5. Basil is anti-bacterial in nature thus acts as an insect repellents.
6. Basil is anti-inflammatory in nature due to the presence of eugenol, limonene and citronellol in the leaf.
7. When raw basil is squeezed and applied on the body part bitten by venomous animals, the chemical content of the leaf is capable of extracting the poisonous venom from the body.
8. Basil seeds can be used to control blood sugar level sugar hence thay are a great remedy for diabetes.
9. Regular intake of basil drink is helpful in cutting down excess weight.
10. Decoction of basil seeds can be used for treating urinary infections.
11. Researchers reveal that using basil before and after childbirth by women helps the breast milk to flow as well as promotes blood circulation.
12. When used as a mouth wash or gargle, basil water is capable of killing harmful bacterias in the mouth.
13. The presence of key chemical compounds in basil helps to get rid of intestinal worms.
14. Basil is an excellent source of calcium,magnesium, iron, Vitamin A, magnesium,copper, beta-carotene, potassium and manganese.
15. The presence of beta-caryophyllene in basil makes them ideal for treating inflammatory bowel diseases and arthritis.
16. Basil leaf contains anti-aging properties that is capable of preventing aging harmful effects.


DISCLAIMER:
This post is for enlightenment purposes only and should not be used as a replacement for professional diagnosis and treatments. Remember to always consult your health care provider before making any health-related decisions or for counselling, guidance and treatment about a specific medical condition.


REFERENCES
1. Bozin B., Mimica-Dukic N., Simin N. and Anackov G. (2006), Characterization of the volatile composition of essential oils of some lamiaceae spices and the antimicrobial and antioxidant activities of the entire oils, Journal of Agric. Food Chem. 54 (5), pp.1822–4.

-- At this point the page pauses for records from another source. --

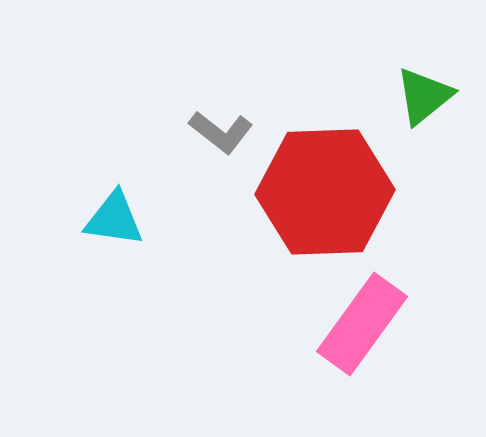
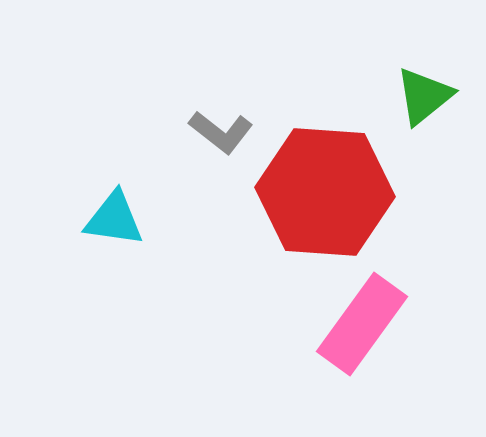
red hexagon: rotated 6 degrees clockwise
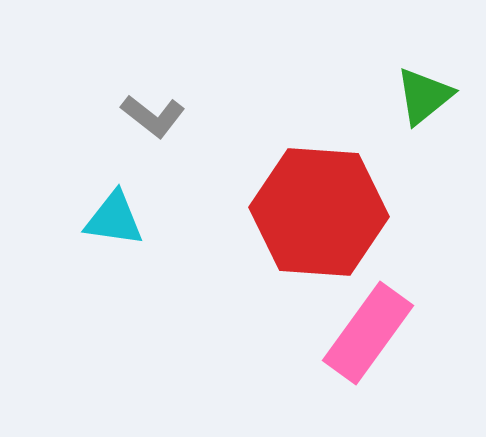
gray L-shape: moved 68 px left, 16 px up
red hexagon: moved 6 px left, 20 px down
pink rectangle: moved 6 px right, 9 px down
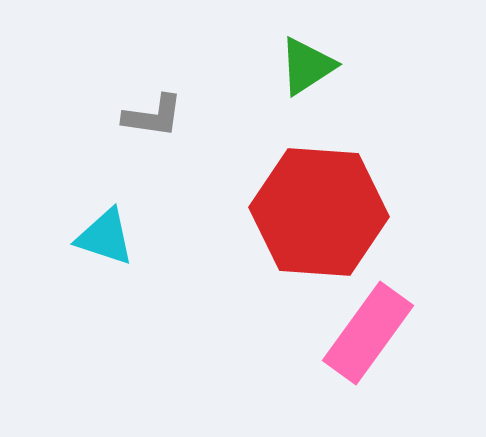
green triangle: moved 117 px left, 30 px up; rotated 6 degrees clockwise
gray L-shape: rotated 30 degrees counterclockwise
cyan triangle: moved 9 px left, 18 px down; rotated 10 degrees clockwise
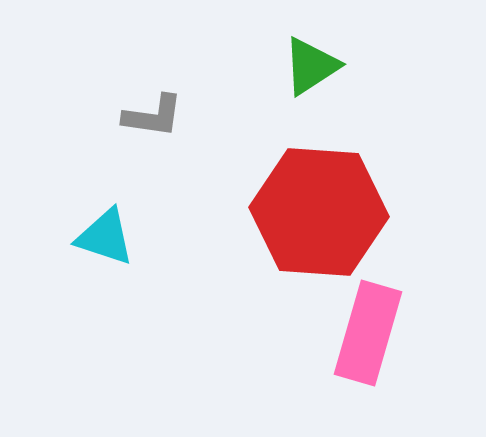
green triangle: moved 4 px right
pink rectangle: rotated 20 degrees counterclockwise
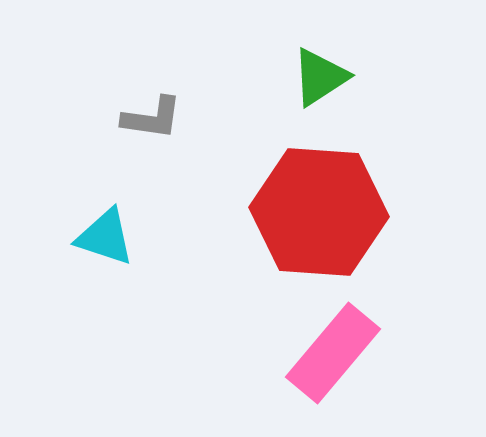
green triangle: moved 9 px right, 11 px down
gray L-shape: moved 1 px left, 2 px down
pink rectangle: moved 35 px left, 20 px down; rotated 24 degrees clockwise
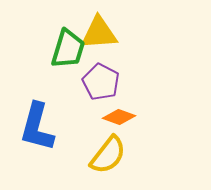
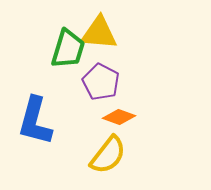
yellow triangle: rotated 9 degrees clockwise
blue L-shape: moved 2 px left, 6 px up
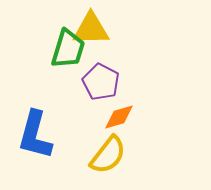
yellow triangle: moved 8 px left, 4 px up; rotated 6 degrees counterclockwise
orange diamond: rotated 36 degrees counterclockwise
blue L-shape: moved 14 px down
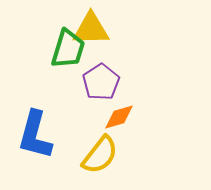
purple pentagon: rotated 12 degrees clockwise
yellow semicircle: moved 8 px left
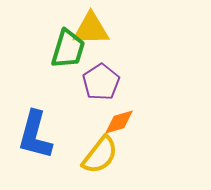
orange diamond: moved 5 px down
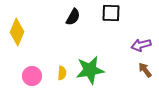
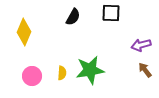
yellow diamond: moved 7 px right
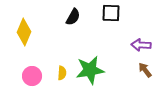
purple arrow: rotated 18 degrees clockwise
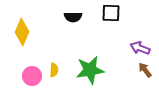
black semicircle: rotated 60 degrees clockwise
yellow diamond: moved 2 px left
purple arrow: moved 1 px left, 3 px down; rotated 18 degrees clockwise
yellow semicircle: moved 8 px left, 3 px up
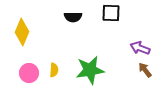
pink circle: moved 3 px left, 3 px up
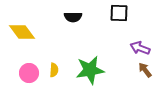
black square: moved 8 px right
yellow diamond: rotated 60 degrees counterclockwise
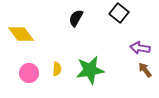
black square: rotated 36 degrees clockwise
black semicircle: moved 3 px right, 1 px down; rotated 120 degrees clockwise
yellow diamond: moved 1 px left, 2 px down
purple arrow: rotated 12 degrees counterclockwise
yellow semicircle: moved 3 px right, 1 px up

2. Fandohan P., Gnonlonfin B., Laleye A., Gbenou J. D., Darboux R. and Moudachirou M. (2008), Toxicity and gastric tolerance of essential oils from Cymbopogon citratus, Ocimum gratissimum and Ocimum basilicum in Wistar rats, Food and Chemical Toxicology 46 (7), pp.2493–2495.


3. Tilebeni H. G. (2011), Review to Basil Medicinal Plant, International Journal of Agronomy and Plant Production. Vol., 2(1), pp.5-7.


4. Wick R. L. and Brazee N.J (2009), First Report of Downy Mildew Caused by a Peronospora Species on Sweet Basil (Ocimum basilicum) in Massachusetts, Plant Disease 93, p.318.